Airbags were developed to make driving even safer. However, they are only suitable for children aged 15 and over. If you place an infant carrier on the passenger seat without deactivating the airbag, the baby is exposed to extreme danger. This is why child safety seats and infant carriers should be installed on the rear seat, as an inadvertent error whilst attaching the seat or an unwittingly activated airbag are enough to expose your child to considerable risk. This is because the child can sustain serious injury to the head and neck if impacted by an airbag.

Rear-facing seats: Should the child safety seat point forwards or backwards?

Statistically, the risk of injury in the case of forward-facing Group I seats (approx. 9 months to 4 years) is significantly higher than for rear-facing seats in the 0+ category (from birth to approx.. 18 months), since the child’s head is still very large and heavy in comparison with the rest of its body.

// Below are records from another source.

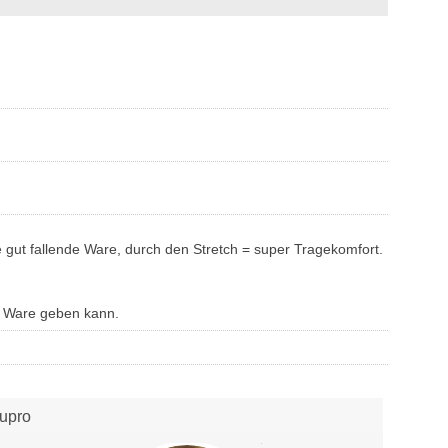
gut fallende Ware, durch den Stretch = super Tragekomfort.
n Ware geben kann.
upro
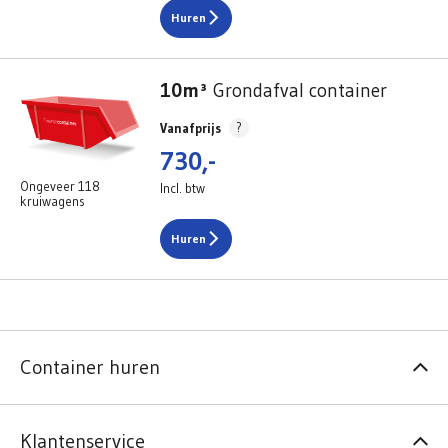
Huren
10m³
Grondafval container
?
Vanafprijs
730,-
Ongeveer 118
Incl. btw
kruiwagens
Huren
Container huren
Klantenservice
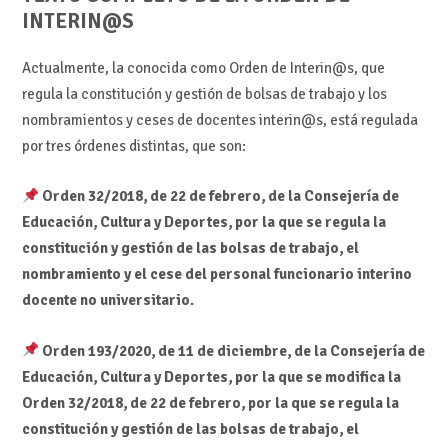
INTERIN@S
Actualmente, la conocida como Orden de Interin@s, que
regula la constitución y gestión de bolsas de trabajo y los
nombramientos y ceses de docentes interin@s, está regulada
por tres órdenes distintas, que son:
Orden 32/2018, de 22 de febrero, de la Consejería de
Educación, Cultura y Deportes, por la que se regula la
constitución y gestión de las bolsas de trabajo, el
nombramiento y el cese del personal funcionario interino
docente no universitario.
Orden 193/2020, de 11 de diciembre, de la Consejería de
Educación, Cultura y Deportes, por la que se modifica la
Orden 32/2018, de 22 de febrero, por la que se regula la
constitución y gestión de las bolsas de trabajo, el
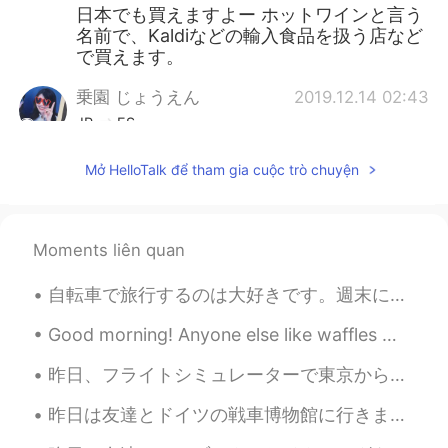
日本でも買えますよー ホットワインと言う
名前で、Kaldiなどの輸入食品を扱う店など
で買えます。
乗園 じょうえん
2019.12.14 02:43
JP
ES
グリューワイン知ってます！そんなに安い
Mở HelloTalk để tham gia cuộc trò chuyện
んですか！いいなあ〜
Sumile すみれ
2019.12.14 02:42
JP
EN
Moments liên quan
日本でも買えます。カルディに売っていま
自転車で旅行するのは大好きです。週末にはドイツの北を旅行しました。森にテントで寝ました。夜中に森で蛍がたくさん見えました。9月に蛍を見えるのは珍しいと思います。😊😊😊今から毎日寒くなって来ていま...
す。
Good morning! Anyone else like waffles 🧇? I woke up this morning and wanted to make some to eat...
昨日、フライトシミュレーターで東京から大阪まで飛びました。富士山の景色はすごくきれいですね。ほとんど本物の写真のように見えます！ エアバスで飛びました。飛行機のバタンがたくさんあり、飛ぶのは簡単...
昨日は友達とドイツの戦車博物館に行きました。博物館はドイツの一番大きな戦車博物館です。博物館の戦車は大体ドイツで作ったものです。博物館はドイツの北の小さな町にあるので、隣で可愛い伝統的な建物もあ...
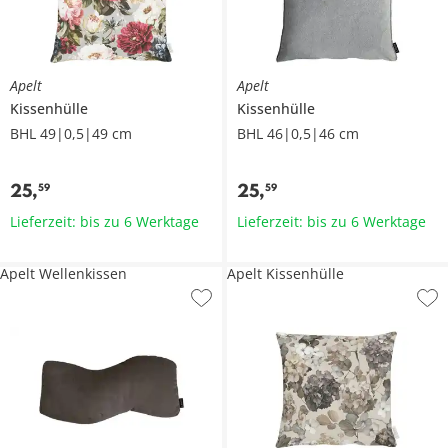
Apelt
Apelt
Kissenhülle
Kissenhülle
BHL 49|0,5|49 cm
BHL 46|0,5|46 cm
25
,
25
,
59
59
Lieferzeit: bis zu 6 Werktage
Lieferzeit: bis zu 6 Werktage
Apelt Wellenkissen
Apelt Kissenhülle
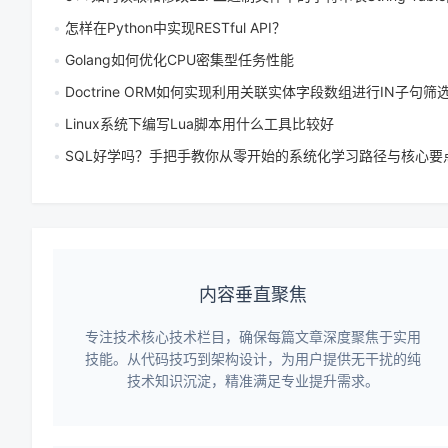
怎样在Python中实现RESTful API？
Golang如何优化CPU密集型任务性能
Doctrine ORM如何实现利用关联实体字段数组进行IN子句筛
Linux系统下编写Lua脚本用什么工具比较好
SQL好学吗？手把手教你从零开始的系统化学习路径与核心要
内容垂直聚焦
专注技术核心技术栏目，确保每篇文章深度聚焦于实用
技能。从代码技巧到架构设计，为用户提供无干扰的纯
技术知识沉淀，精准满足专业提升需求。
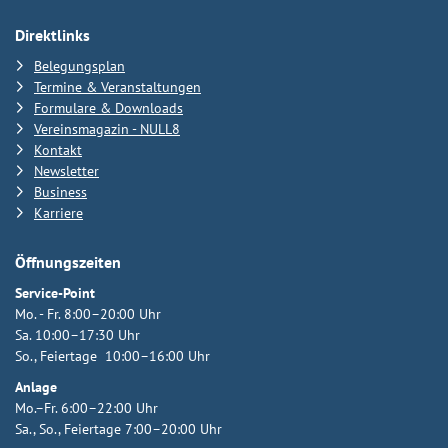
Direktlinks
Belegungsplan
Termine & Veranstaltungen
Formulare & Downloads
Vereinsmagazin - NULL8
Kontakt
Newsletter
Business
Karriere
Öffnungszeiten
Service-Point
Mo. - Fr. 8:00–20:00 Uhr
Sa. 10:00–17:30 Uhr
So., Feiertage 10:00–16:00 Uhr
Anlage
Mo.–Fr. 6:00–22:00 Uhr
Sa., So., Feiertage 7:00–20:00 Uhr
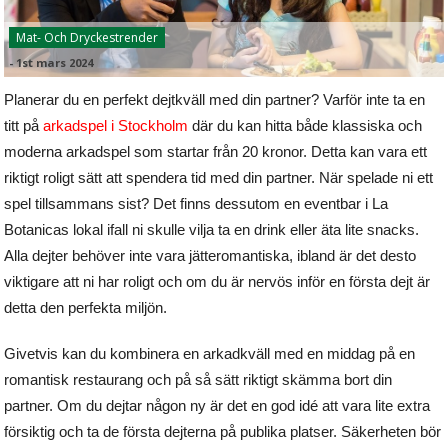
Mat- Och Dryckestrender
-
1st mars 2024
Planerar du en perfekt dejtkväll med din partner? Varför inte ta en
titt på
arkadspel i Stockholm
där du kan hitta både klassiska och
moderna arkadspel som startar från 20 kronor. Detta kan vara ett
riktigt roligt sätt att spendera tid med din partner. När spelade ni ett
spel tillsammans sist? Det finns dessutom en eventbar i La
Botanicas lokal ifall ni skulle vilja ta en drink eller äta lite snacks.
Alla dejter behöver inte vara jätteromantiska, ibland är det desto
viktigare att ni har roligt och om du är nervös inför en första dejt är
detta den perfekta miljön.
Givetvis kan du kombinera en arkadkväll med en middag på en
romantisk restaurang och på så sätt riktigt skämma bort din
partner. Om du dejtar någon ny är det en god idé att vara lite extra
försiktig och ta de första dejterna på publika platser. Säkerheten bör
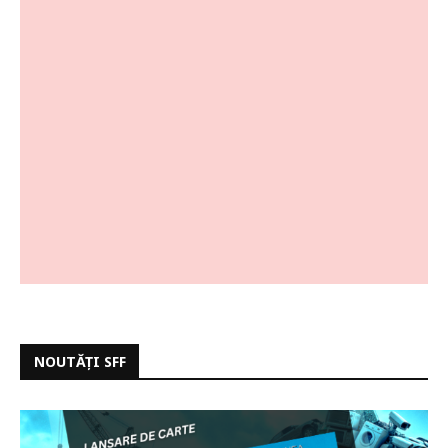
NOUTĂȚI SFF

This is due to the conventional 5-point harness system on forward-facing car seats which firmly holds the shoulders in place and thus subjects the neck to considerable stresses in the event of a collision. In the case of rear-facing seats, the collision energy is absorbed by the extensive area of the seat, thus providing relief for the head, neck, shoulders and internal organs.

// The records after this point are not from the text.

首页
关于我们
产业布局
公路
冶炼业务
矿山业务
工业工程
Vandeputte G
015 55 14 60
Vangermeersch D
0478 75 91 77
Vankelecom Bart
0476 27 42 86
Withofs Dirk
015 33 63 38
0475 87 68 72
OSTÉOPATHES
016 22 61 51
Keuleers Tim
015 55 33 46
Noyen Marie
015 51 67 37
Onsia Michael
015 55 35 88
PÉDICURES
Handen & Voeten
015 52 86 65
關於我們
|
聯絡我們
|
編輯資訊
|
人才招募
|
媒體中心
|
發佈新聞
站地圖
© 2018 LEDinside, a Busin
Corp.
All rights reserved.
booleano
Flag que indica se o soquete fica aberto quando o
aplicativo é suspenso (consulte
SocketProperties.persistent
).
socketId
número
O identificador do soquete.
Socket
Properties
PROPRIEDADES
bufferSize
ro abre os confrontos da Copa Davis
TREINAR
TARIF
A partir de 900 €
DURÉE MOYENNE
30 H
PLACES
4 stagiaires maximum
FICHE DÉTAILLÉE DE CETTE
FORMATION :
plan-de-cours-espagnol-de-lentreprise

The “TOP TEN” mistakes when driving children


Anyone who thinks they can hold their child with their hands alone could not be more mistaken. Even the tiniest baby will be wrenched from your arms in a collision.


Even if the adult and child fasten the seat belt around them, they are putting their lives at risk. This is because the heavier body could easily crush the smaller body. Also, the seat belt may not rest in an ideal position.

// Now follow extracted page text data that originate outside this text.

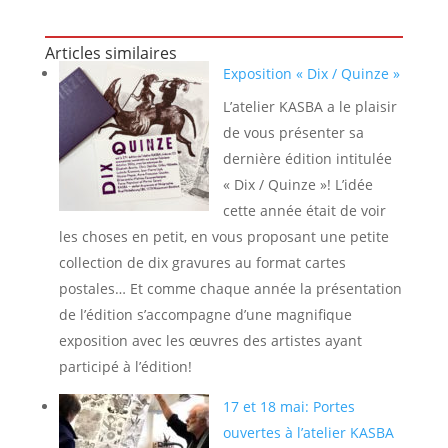
Articles similaires
Exposition « Dix / Quinze »
L’atelier KASBA a le plaisir
de vous présenter sa
dernière édition intitulée
« Dix / Quinze »! L’idée
cette année était de voir
les choses en petit, en vous proposant une petite
collection de dix gravures au format cartes
postales… Et comme chaque année la présentation
de l’édition s’accompagne d’une magnifique
exposition avec les œuvres des artistes ayant
participé à l’édition!
17 et 18 mai: Portes
ouvertes à l’atelier KASBA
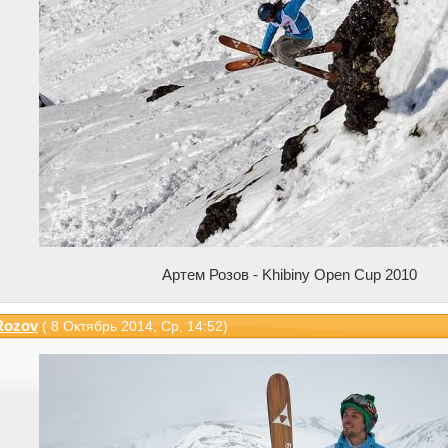
Артем Розов - Khibiny Open Cup 2010
Rozov
( 8 Октябрь 2014, Ср, 14:52)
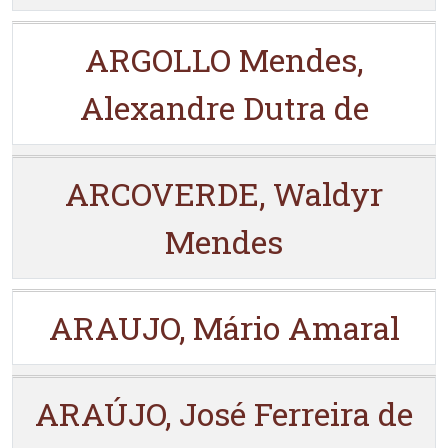
ARGOLLO Mendes,
Alexandre Dutra de
ARCOVERDE, Waldyr
Mendes
ARAUJO, Mário Amaral
ARAÚJO, José Ferreira de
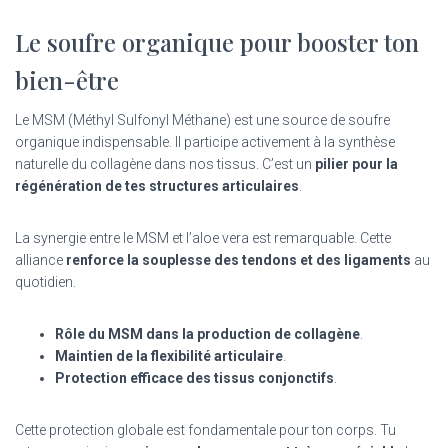
Le soufre organique pour booster ton
bien-être
Le MSM (Méthyl Sulfonyl Méthane) est une source de soufre
organique indispensable. Il participe activement à la synthèse
naturelle du collagène dans nos tissus. C’est un
pilier pour la
régénération de tes structures articulaires
.
La synergie entre le MSM et l’aloe vera est remarquable. Cette
alliance
renforce la souplesse des tendons et des ligaments
au
quotidien.
Rôle du MSM dans la production de collagène
.
Maintien de la flexibilité articulaire
.
Protection efficace des tissus conjonctifs
.
Cette protection globale est fondamentale pour ton corps. Tu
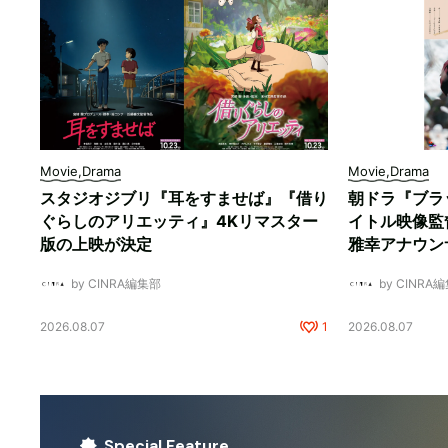
Movie,Drama
Movie,Drama
スタジオジブリ『耳をすませば』『借り
朝ドラ『ブラ
ぐらしのアリエッティ』4Kリマスター
イトル映像監
版の上映が決定
雅幸アナウン
by CINRA編集部
by CINRA
2026.08.07
1
2026.08.07
Special Feature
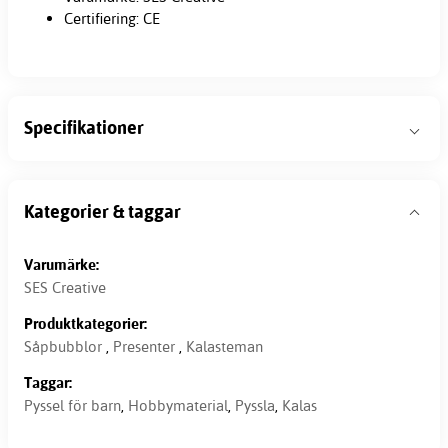
Certifiering: CE
Specifikationer
Kategorier & taggar
Varumärke:
SES Creative
Produktkategorier:
Såpbubblor
,
Presenter
,
Kalasteman
Taggar:
Pyssel för barn
,
Hobbymaterial
,
Pyssla
,
Kalas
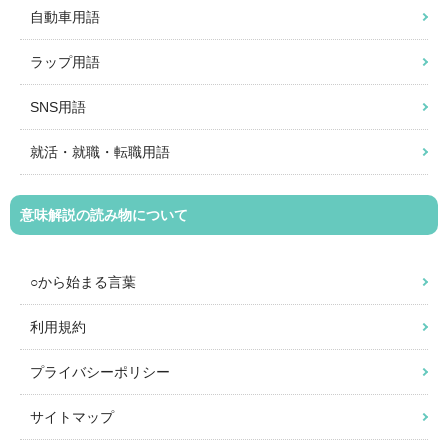
自動車用語
ラップ用語
SNS用語
就活・就職・転職用語
意味解説の読み物について
○から始まる言葉
利用規約
プライバシーポリシー
サイトマップ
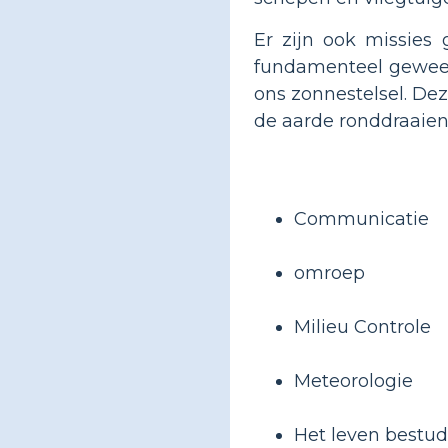
Er zijn ook missies
fundamenteel gewees
ons zonnestelsel. Dez
de aarde ronddraaien
Communicatie
omroep
Milieu Controle
Meteorologie
Het leven bestud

Please always check whether the harness is too loose every time it is fastened and adjust accordingly.


You have placed your baby in a carry cot on the rear seat. This is something you should NEVER do! In the event of a frontal collision, the baby will be lifted out of the cot and catapulted forward!


Even at the slowest speeds, this can lead to death.


Infant carriers is should never be used on a passenger seat if the front airbag is activated. If the passenger airbag remains activated and an infant carrier is placed on the front seat, this can lead to serious injury in an accident! The passenger seat may only be used for an infant carrier if the front airbag has been deactivated!


If an infant carrier is installed facing-forward, this can have similar fatal consequences. In the event of a frontal collision, it could break the child’s neck since the head is still too heavy in comparison with the rest of the body. This is why infant carriers are designed, without exception, for rear-facing installation.


Your child could also be at risk of death if the seat is positioned the wrong way round, or using the wrong safety belt or if the belt is not secured tightly enough. Generally speaking, the tighter the connection between the seat and vehicle, the more protection the seat is able to provide.


If the seat has been tampered with in any way, e.g. sewing or changing parts, the child’s safety can no longer be guaranteed. Missing parts can also have fatal consequences. A missing screw could be enough for the seat to break up on impact.


The child restraint system is not suitable for the child’s size and weight, the standard is out of date or the seat already contains hairline cracks, which can easily be the case with second-hand seats of unknown origin.